But like Mr. Frank, she was interested in the question of how social class shaped politics, and thought that the way to get an accurate picture was through fieldwork. Over five years, starting in 2007, she visited 27 small towns in Wisconsin.

During meandering chats at McDonald’s, diners and gas stations, Ms. Cramer came to a different understanding from Mr. Frank’s of why people voted the way they did: Rural Americans resented city dwellers. They believed that national and state governments had enriched urban areas at the expense of rural ones, taking note of all the road-building in Madison, for example, when they drove to sports games.

Their reaction was hostility toward the very idea of government, so they supported politicians who promised to keep it out of their lives; Ms. Cramer called this “the politics of resentment.” (She herself was the target of resentment because she lived in Madison, the state’s capital. She assured people she interviewed that the university pens she handed out were funded by the alumni association, not taxpayers.)

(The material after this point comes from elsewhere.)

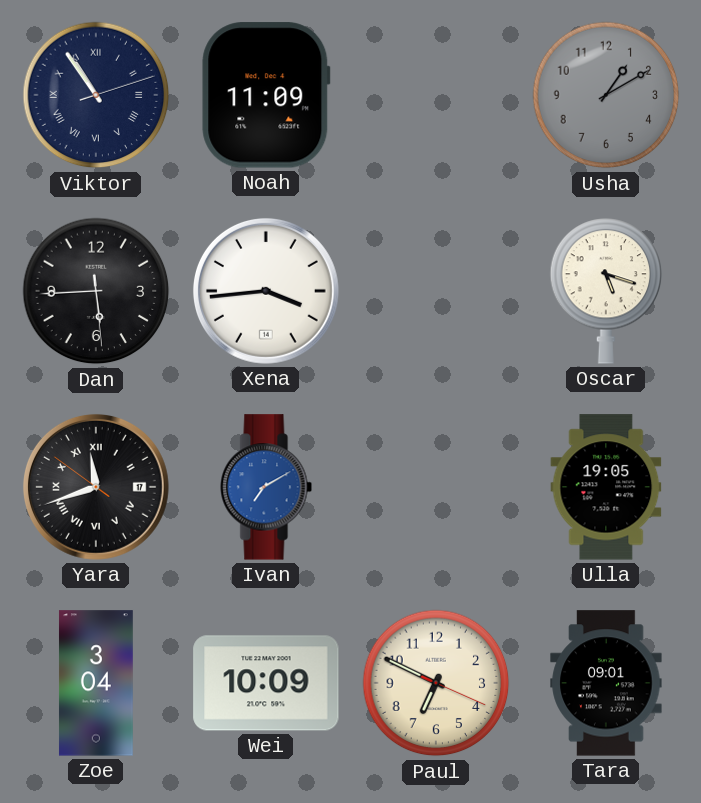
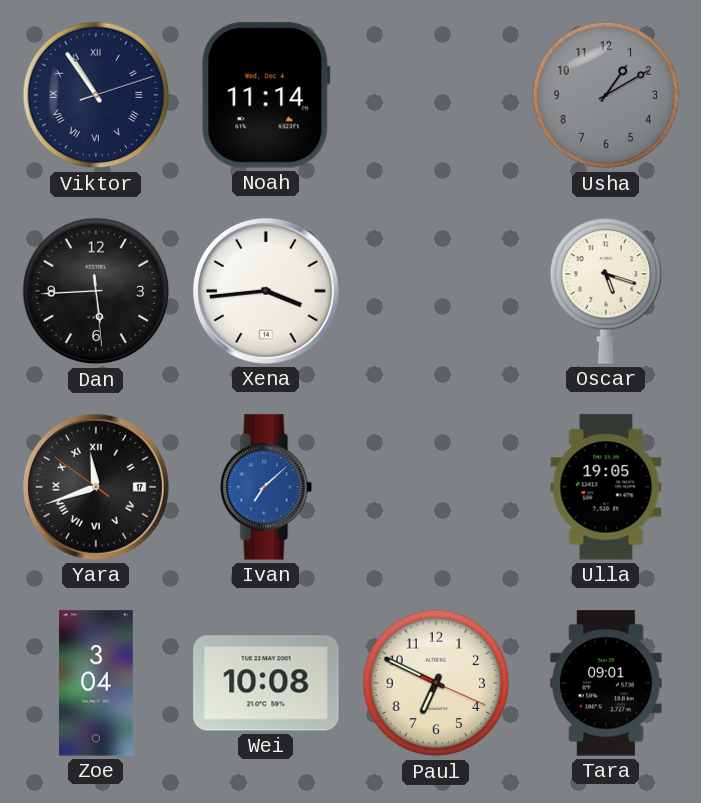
Noah: 11:09 -> 11:14
Ivan: 7:10 -> 7:08
Wei: 10:09 -> 10:08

Ms. Cramer’s 2016 book, “The Politics of Resentment,” quickly became an anchor in the growing field of rural political studies. At least half a dozen academics credit her with foundational thinking for their research. The “White Rural Rage” authors cited Ms. Cramer’s work, too, though she was dismayed by their conclusions.

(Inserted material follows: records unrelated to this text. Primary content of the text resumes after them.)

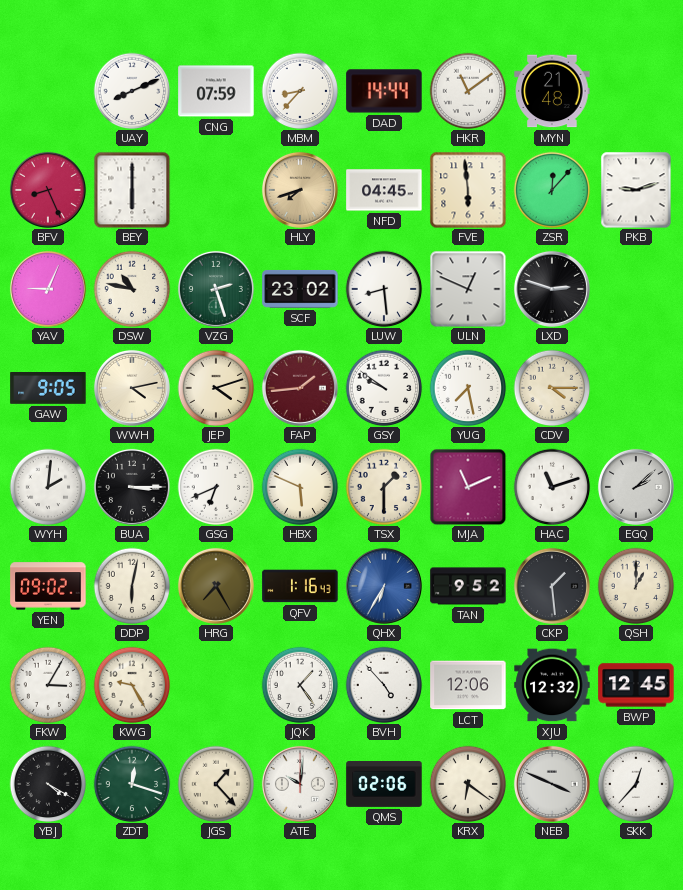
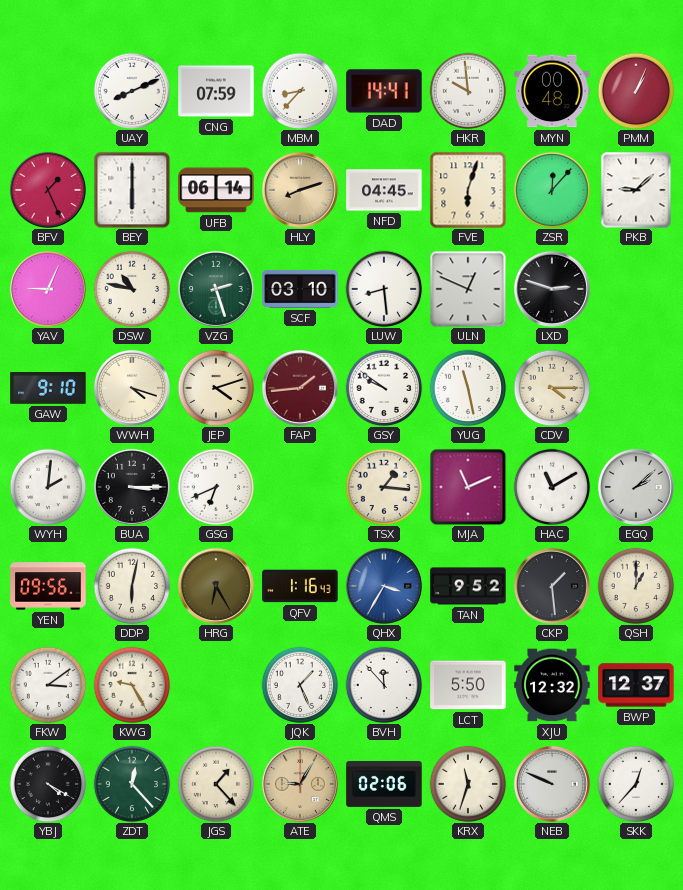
DAD: 14:44 -> 14:41
HKR: 11:09 -> 9:59
MYN: 21:48 -> 00:48
PMM: none -> 1:04
BFV: 8:26 -> 1:26
UFB: none -> 06:14
HLY: 7:42 -> 8:12
FVE: 5:59 -> 6:03
PKB: 9:12 -> 9:08
SCF: 23:02 -> 03:10
GAW: 9:05 -> 9:10
WWH: 4:13 -> 4:18
YUG: 7:28 -> 11:28
HBX: 5:49 -> none
TSX: 1:30 -> 1:16
HAC: 11:12 -> 11:10
YEN: 09:02 -> 09:56
HRG: 7:25 -> 6:25
QHX: 6:35 -> 3:35
FKW: 3:05 -> 3:09
JQK: 1:24 -> 1:26
BVH: 4:53 -> 11:53
LCT: 12:06 -> 5:50
BWP: 12:45 -> 12:37
ZDT: 12:18 -> 12:23
ATE: 10:01 -> 9:05
ATE dial: white -> champagne
KRX: 6:21 -> 11:33
NEB: 3:49 -> 9:49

“A lot of the focus has been on ‘What’s wrong with those people?’” she said. “But most people studying what’s going on with rural political behavior are people with empathy for people who live in rural places. They aren’t discounting them as ignorant or uninformed. There’s more of an attempt to understand the way they’re seeing the world.”

When Mr. Jacobs decided this year to convene a group of 15 scholars for a conference called Rethinking Rural, he was struck by the flurry of excitement that greeted the invitations. “It was like the first time they’d been asked to the dance,” he said.

Rethinking Rural, hosted at Colby College in Waterville, Maine, landed coincidentally on the week after the publication of “White Rural Rage.” Attendees joked about seeing the authors promoting their book on “Morning Joe” on MSNBC (presumably to coastal elites).

What rankled the experts who had read “White Rural Rage” was what they considered slapdash analysis. The authors build some arguments on polls with sample sizes as small as 167 rural people. The book is filled with critiques of rural Americans — their resistance to pluralism, their willingness to embrace conspiracies — that apply to many groups and that some scholars reject because they are not based on the long-term observation they say is needed to truly understand the political motives of any community.

The Rethinking Rural conference was full of a different type of political insight. Mr. Jacobs, with the political scientist Dan Shea, conducted surveys of 10,000 rural voters, from Gambell, Alaska, to Lubec, Maine. The pair were struck by a commonality: Rural residents tend to focus less on their own economic circumstances and more on their community’s prosperity.

Even individuals who are thriving are attuned to whether their community as a whole is being left behind by economic changes like automation or the decline of coal.

That sense of “shared fate,” as the scholars put it, arises in part because rich and poor tend to cross paths often, which Mr. Jacobs has noticed even in his own rural community, Vassalboro, Maine, population 4,520.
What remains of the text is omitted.